Врач поднял глаза на Эрленда — совершенно не удивлен, напротив, все понимает. Кивнул и махнул рукой, мол, следуйте за мной. Они прошли по коридору до конца, до двери в небольшую комнату, где никого не было. Врач нажал на выключатель, под потолком зажглась лампа дневного света; по комнате пошли странные тени. Посреди комнаты металлический стол, на вид очень холодный, укрыт белой простыней. Хирург подошел к нему и снял простыню. Под ней лежало бездыханное крошечное тельце.
Эрленд опустил глаза и погладил мертворожденного по щеке.
У него была бы внучка…
— Выйдет моя дочь из комы, можете сказать?
— Увы, не могу, — ответил врач. — Пока что ничего не ясно. Ей нужно самой этого захотеть. По сути дела, только от нее одной все и зависит.
— Бедная девочка, — выдохнул Эрленд.
— Знаете, время лечит, — сказал врач, решив, что Эрленд собирается откланяться. — И это касается не только душевных ран, но и самых обыкновенных.
— Время, говорите, — буркнул Эрленд, закрывая крошечное тельце простыней. — Ничего оно не лечит, ваше время.
7
Он просидел у дочери до шести вечера. Халльдора не появилась. Синдри Снай, верный своему слову, в столицу не приехал. Никого другого ждать не приходилось. Состояние Евы не менялось. Эрленд совершенно обессилел, ведь он не спал и не ел со вчерашнего дня. Около двух он позвонил Элинборг и условился встретиться с ней и Сигурдом Оли в офисе. Перед тем как покинуть палату, поцеловал дочь в лоб и погладил по щеке.
Усевшись за стол с коллегами, Эрленд ни словом не обмолвился о случившемся. Они, впрочем, все знали и без него — слухи, видите ли, штука такая, — но не посмели спрашивать о Еве.
— Археологи продолжают копать, — доложила Элинборг. — И, признаться, сил моих нет, как медленно они это делают! Ладно бы еще копали чайными ложками! Но они скоро перейдут на зубочистки! Вот ты пальцы руки нашел, да? Ну так сегодня они дорыли, ты не поверишь, до запястья. Приезжал врач, посмотрел на это, но ничего не смог сказать, кроме того, что рука человеческая и довольно маленькая. В общем, толку от него немного. В грунте археологи покамест не нашли ничего, что могло бы указать на суть произошедшего или на личность закопанного. Они рассчитывают дойти до грудной клетки вечером завтрашнего или послезавтрашнего дня, но даже если это им удастся, никто не гарантирует, что тогда мы поймем, кто там лежит. На этот вопрос ответ надо искать в другом месте.
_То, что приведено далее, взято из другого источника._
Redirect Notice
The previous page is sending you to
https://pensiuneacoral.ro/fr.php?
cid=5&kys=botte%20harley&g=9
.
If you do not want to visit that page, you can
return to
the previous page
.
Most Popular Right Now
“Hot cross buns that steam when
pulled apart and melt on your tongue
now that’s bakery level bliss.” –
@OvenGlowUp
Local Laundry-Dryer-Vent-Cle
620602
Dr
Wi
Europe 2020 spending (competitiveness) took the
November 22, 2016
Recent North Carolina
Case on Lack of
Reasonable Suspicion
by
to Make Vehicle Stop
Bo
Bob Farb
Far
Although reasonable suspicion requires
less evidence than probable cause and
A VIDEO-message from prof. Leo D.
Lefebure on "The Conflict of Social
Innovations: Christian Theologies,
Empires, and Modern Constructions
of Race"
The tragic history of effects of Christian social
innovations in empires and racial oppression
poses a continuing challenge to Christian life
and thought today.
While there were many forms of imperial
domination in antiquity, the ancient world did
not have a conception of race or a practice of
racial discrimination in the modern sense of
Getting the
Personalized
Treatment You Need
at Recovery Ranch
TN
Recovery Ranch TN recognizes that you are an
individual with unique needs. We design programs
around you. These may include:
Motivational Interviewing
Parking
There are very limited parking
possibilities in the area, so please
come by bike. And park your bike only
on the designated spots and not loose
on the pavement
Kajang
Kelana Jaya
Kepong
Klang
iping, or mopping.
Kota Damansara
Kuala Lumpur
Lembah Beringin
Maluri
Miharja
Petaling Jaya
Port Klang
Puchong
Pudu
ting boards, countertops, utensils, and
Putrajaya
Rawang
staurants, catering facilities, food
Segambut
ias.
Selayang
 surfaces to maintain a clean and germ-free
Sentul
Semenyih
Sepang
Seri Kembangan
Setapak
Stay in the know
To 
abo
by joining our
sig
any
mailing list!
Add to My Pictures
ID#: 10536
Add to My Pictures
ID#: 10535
Эстафетную палочку принял Сигурд Оли:
— Я разобрался с пропавшими без вести в Рейкьявике и по соседству в нужный период. С сороковых и пятидесятых годов нераскрытых дел об исчезновениях насчитывается около пятидесяти, думаю, наш жмурик среди них. Я рассортировал все дела по полу и возрасту пропавших. Так что нужно лишь дождаться вердикта патологоанатомов.